Document Home

Designing the Baseball Database

It's time to launch into creating the database schema for our baseball example. I'm not going to worry too much about the formal terminology of this process, but I will include links to more detailed discussions on the links page. This is really a very intuitive process once you get the hang of it. You might be better off following this example and then check out the more detailed treatments if you want, but the choice is your own. A word to the wise, if you ever do this for someone else you should probably produce at least a basic set of documents formalizing your understanding of that structure and get a sign-off on it. Even if you have an understanding with the people for whom you are producing something, this is a good idea if for no other reason than it is good practice, and it avoids the look of disappointment that can result when someone has inflated expectations of what you are going to do. Remember, this might be a learning experience for them as well. A lot of people look on computers as magic, and don't realize that the development process is truly evolutionary. As I've said before, sometimes you have to give people something before they realize that there are things they haven't told you.

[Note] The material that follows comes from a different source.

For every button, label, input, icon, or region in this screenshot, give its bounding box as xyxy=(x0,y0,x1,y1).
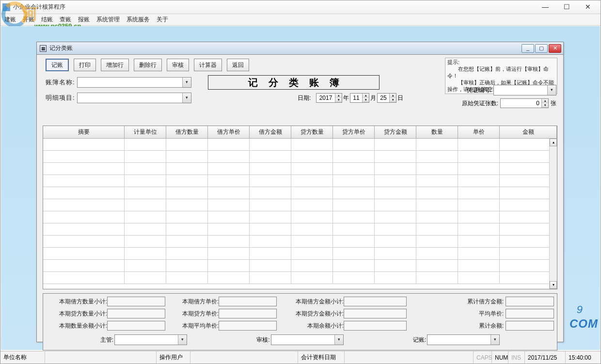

OK, let's start working through this. Obviously, in baseball we have teams, and one of the things we said that we were interested in is constructing some sort of report to send to each team's manager. In the more formal language of the development process, this would be called a system requirement. Therefore, we're going to have some sort of record with the fax number and the manager's name. This might lead us to a structure something like this:

TEAM
team character 30
fax_num character 10
manager_fname character 15
manager_lname character 15


Now the way that a relational database works is through the use of a key field that allows you to construct a composite record of rows from different databases. So let's put one of those in:

TEAM
team_id character 3
team character 30
fax_num character 10
manager_fname character 15
manager_lname character 15


Teams play other teams in games. So let's set up a game table (ar, ar....seriously folks, I've got a million of 'em)

GAME

game_id char 3
date date
home_team character 2
away_team character 2
home_ump character 30
first_ump character 30
second_ump character 30
third_ump character 30


This gives us tables for the teams and the games. but not for players. We'll take care of that right away.

PLAYER

player_id character 5
player_lname character 15
player_fname character 15


Now that we have the players, we have to have some way to associate them with a team and a game.

PLAYER_GAME

player_id character 5
game_id character 5
team_id character 3
postion character 15
at_bats integer 2
singles integer 1
doubles integer 1
triples integer 1
home_runs integer 1
walks integer 1
on_by_error integer 1
errors_committed integer 1



Now on some levels it is perfectly acceptable to leave your data in a structure like this. There are some types of queries that are easier to make against such a design. If you look at it closely, though, you'll realize that there are a number of levels of detail collapsed in this structure. For example, there is no way to tell what happened in a given inning, there is no provision for substitution or players moving between positions, and if we wanted to find every game umpired by Mothra we'd have to search four seperate columns. There is not even any way to change managers without losing the name of the previous manager.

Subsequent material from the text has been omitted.